Calciatore 18enne originario di Minturno accoltellato: il giudice ha deciso la misura restrittiva per i quattro minorenni autori dell’aggressione
Il giudice per le indagini preliminari del tribunale per i Minorenni di Napoli, Anita Polito, non ha convalidato il decreto di fermo, ma ha disposto per i quattro minorenni, autori dell’accoltellamento del 18enne originario di Minturno, Bruno Petrone, la custodia cautelare in carcere. A richiedere l’arresto sono stati il pubblico ministero Claudia De Luca e la procuratrice Patrizia Imperato, che hanno coordinato l’inchiesta dei carabinieri della Compagnia Napoli Centro.
Il quindicenne individuato come autore materiale dell’accoltellamento e i tre amici diciassettenni hanno risposto alle domande del giudice, ammettendo, dopo averlo fatto con i Carabinieri, le proprie responsabilità. Secondo gli inquirenti, pur avendo avuto un atteggiamento di collaborazione, hanno ritenuto sussistere la gravità dei fatti.
La dinamica dell’aggressione, avvenuta intorno alle due di notte di sabato 27 dicembre, in via Bisignano, a Napoli, è stata ricostruita grazie alle immagini delle telecamere di sicurezza presenti nella zona. Restano però ancora poco chiari i motivi che hanno innescato la violenta punizione. Anche durante l’udienza di convalida, il 15enne ha ribadito di essersi procurato un coltello a farfalla dopo essere venuto alle mani, il venerdì precedente, con il calciatore.
Secondo quanto riferito dalla vittima, la prima lite sarebbe esplosa per futili motivi. Uno sguardo di troppo. Versione un po’ differente con quanto dichiarato da uno dei diciassettenni indagati, il quale ha spiegato che, almeno fino alla settimana scorsa, non vi sarebbe stato alcun motivo di astio nei confronti di Petrone. Vittima e indagati vivono tutti nel quartiere San Carlo all’Arena e frequentano abitualmente le stesse zone della movida.

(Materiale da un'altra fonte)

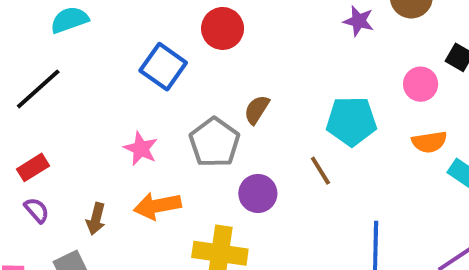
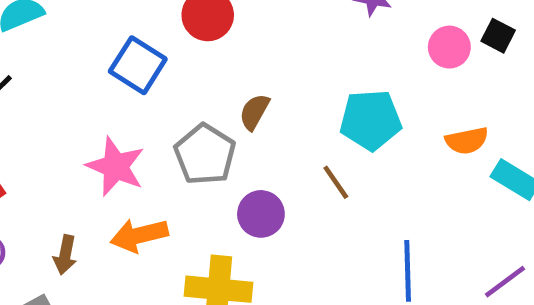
pink circle: (421, 84) -> (449, 47), moved
pink star: (141, 149) -> (116, 167), size x1.4

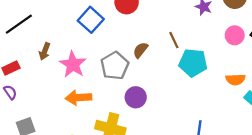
brown line: (336, 182) -> (174, 40), moved
brown arrow: (65, 255) -> (45, 51), moved

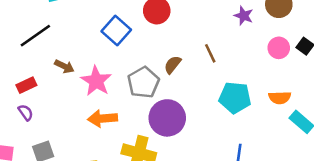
brown arrow: (45, 51) -> (64, 66), turned -84
cyan pentagon: (193, 63) -> (235, 98), moved
purple circle: (136, 97) -> (167, 118), size x1.5

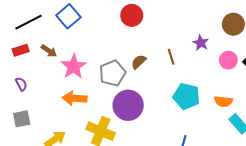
purple star: (244, 16) -> (201, 43), moved
blue square: (116, 31) -> (68, 16), moved
red rectangle: (26, 85) -> (21, 50), moved
purple semicircle: (26, 112) -> (21, 84), moved

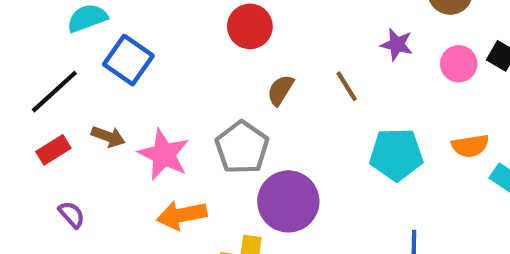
brown semicircle: (139, 62) -> (280, 90), moved

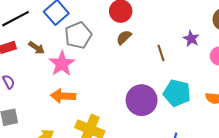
brown semicircle: (280, 90) -> (124, 37), moved
gray pentagon: (242, 147) -> (78, 35), moved
purple circle: (288, 201) -> (142, 100), moved

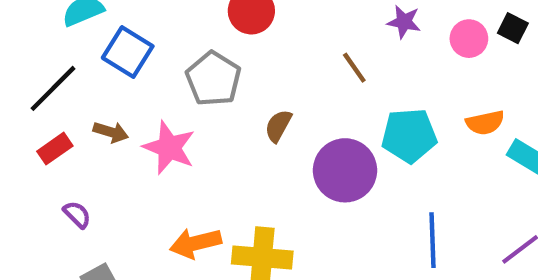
gray pentagon: (78, 35) -> (213, 79), moved
brown semicircle: (124, 37) -> (278, 126), moved
orange arrow: (63, 96) -> (196, 243), moved

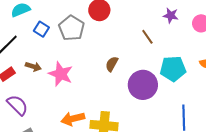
blue square: (128, 52) -> (41, 29), size x0.7
gray pentagon: (213, 79) -> (72, 28), moved
purple semicircle: (77, 214) -> (17, 105), size x1.6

A tutti i i giovani è contestato il reato di tentato omicidio aggravato dalla premeditazione e dai motivi abietti e futili. Al quindicenne è stata inoltre mossa l’accusa di possesso di arma da taglio. Prima avrebbe brandito una chiave inglese, poi avrebbe colpito Petrone con la lama, successivamente fatta sparire in un tombino.
Il giovane calciatore ha spiegato di non avere “motivo di astio nei confronti di nessuno. Qualche giorno fa ero sullo scooter, quando si è avvicinato un ragazzo che mi ha detto “vuoi litigare?”, ma la cosa è finita lì”. Il baby accoltellatore, invece, ha spiegato agli inquirenti: “I miei amici sapevano che ero armato. Quando ho visto che Bruno barcollava ho detto che potevamo andarcene”. Dopo una notte in fuga, i ragazzi si sono costituiti.